Collected data:
*** Begin section ***
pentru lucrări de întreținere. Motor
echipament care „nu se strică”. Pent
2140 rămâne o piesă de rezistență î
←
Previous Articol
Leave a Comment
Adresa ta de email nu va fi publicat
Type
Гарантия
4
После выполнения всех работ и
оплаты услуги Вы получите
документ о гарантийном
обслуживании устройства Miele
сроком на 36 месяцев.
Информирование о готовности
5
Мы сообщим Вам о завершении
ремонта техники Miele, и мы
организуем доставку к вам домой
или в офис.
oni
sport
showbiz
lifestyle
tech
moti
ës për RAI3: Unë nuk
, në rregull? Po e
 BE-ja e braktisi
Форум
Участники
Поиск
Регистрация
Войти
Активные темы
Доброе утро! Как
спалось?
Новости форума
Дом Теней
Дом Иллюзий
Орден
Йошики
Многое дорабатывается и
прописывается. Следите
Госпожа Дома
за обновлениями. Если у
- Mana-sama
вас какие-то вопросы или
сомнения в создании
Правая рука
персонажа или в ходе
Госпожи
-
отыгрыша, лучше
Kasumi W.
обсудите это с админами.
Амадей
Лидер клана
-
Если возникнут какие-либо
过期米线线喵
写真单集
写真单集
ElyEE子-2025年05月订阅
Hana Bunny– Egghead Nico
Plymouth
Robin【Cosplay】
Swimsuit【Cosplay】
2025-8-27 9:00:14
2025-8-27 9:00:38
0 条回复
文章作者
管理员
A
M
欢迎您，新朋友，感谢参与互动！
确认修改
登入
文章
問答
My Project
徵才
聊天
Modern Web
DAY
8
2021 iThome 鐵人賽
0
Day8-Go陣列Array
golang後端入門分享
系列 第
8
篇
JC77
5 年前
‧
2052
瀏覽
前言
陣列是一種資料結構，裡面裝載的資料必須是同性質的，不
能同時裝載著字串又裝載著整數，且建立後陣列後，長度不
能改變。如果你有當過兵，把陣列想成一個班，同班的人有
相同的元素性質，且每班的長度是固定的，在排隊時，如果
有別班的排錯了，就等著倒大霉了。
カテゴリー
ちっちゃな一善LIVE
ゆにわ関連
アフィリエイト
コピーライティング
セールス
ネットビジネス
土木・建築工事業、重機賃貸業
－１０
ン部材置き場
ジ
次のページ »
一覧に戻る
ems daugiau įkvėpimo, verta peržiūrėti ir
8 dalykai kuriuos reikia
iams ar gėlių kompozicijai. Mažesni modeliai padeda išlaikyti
*** End section ***
→ TASK DESCRIPTION:
The word "Miele" may appear in several lines of the data; copy every line where it does.

→ REPLY TO THE TASK:
обслуживании устройства Miele
ремонта техники Miele, и мы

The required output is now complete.